The reason, of course, is Ike which has just passed near Haiti today. From all accounts, it could have been much much worse but coming on the back of Gustav and Hanna...

The last couple of weeks have been crazy - not so much from work but mostly emotionally from a mix of worry over hurricanes and a particularly nasty investigation that I'm involved in. The latter will hopefully finally be resolved over the next couple of days. The former will takes years if that.

So; Fay, Gustav, Hanna and now Ike... Four hurricane/tropical storms in the space of 3 weeks. Figures vary but the immediate death toll is most definitely in the hundreds, and Haiti is a country where the death toll from the aftermath will most likely exceed the immediate. The city of Gonaive in the north had been described by a UN envoy as "hell on earth" after Hanna, which seems an accurate summation from all accounts and now, the bridge that was the last land route into the city has collapsed due to the Ike, and the city of 300,000 is now even more cut off from aid.

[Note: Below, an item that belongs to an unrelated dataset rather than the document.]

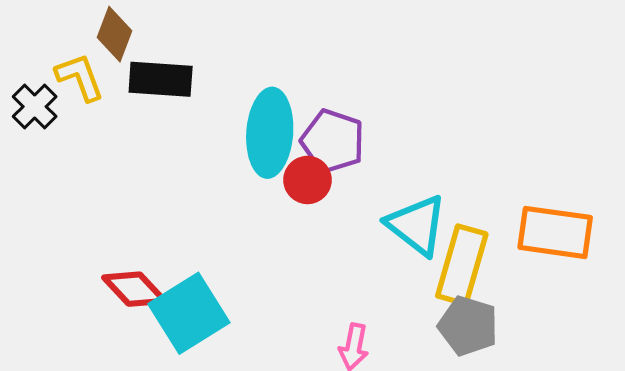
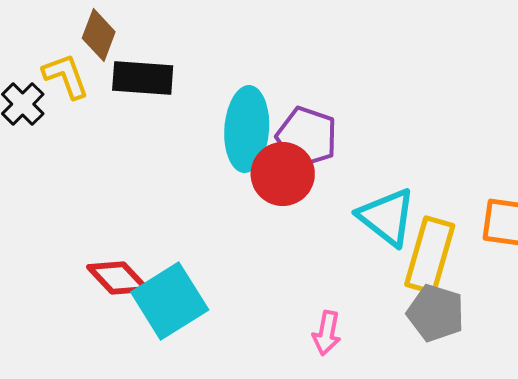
red circle: (308, 180) -> (283, 174), size x1.4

A hurricane struck Gonaive 4 years ago resulting in over 4000 deaths and food rioting. The situation is likely to be much worse this year: there are already severe food shortages - witness the food rioting in April - and the hurricanes have made the situation worse with a reported 60% rise in food staples which were already more than most people could afford. Add to that the continuing humanitarian crisis in the south of Haiti from Gustav and the government can't cope. I'm not sure that the UN or us NGOs can do much better to be perfectly honest. Aside from the sheer humanitarian catastrophe always features in the aftermath of natural disaters in poor states with no infrastructure or safety nets, the resultant political fallout from this is going to be ugly. Really ugly.

As for us, we're been trying to put together an emergency response to Gustav and Hanna but it's obviously too soon to do anything until we can assess the damage that Ike has wreaked. Even then, I'm not sure how much we can do - we're already overstretched with large new emergency responses to food security and there's obviously no point taking money from donors for projects we don't have the capacity or manpower to put in place. But then, if there's no other alternative, then we'd deal. I feel like it's the calm before the storm - a couple of days of assessment and then the madness.

This is an Al Jazeera broadcast that was taken a few days ago, just after Hanna. It gives an impression of just how difficult and precarious the situation is in Gonaive especially, but over all the whole country:
http://english.aljazeera.net/news/americas/2008/09/20089623246151559.html

Anyway, making myself a cup of tea now and trying not to think of what's coming.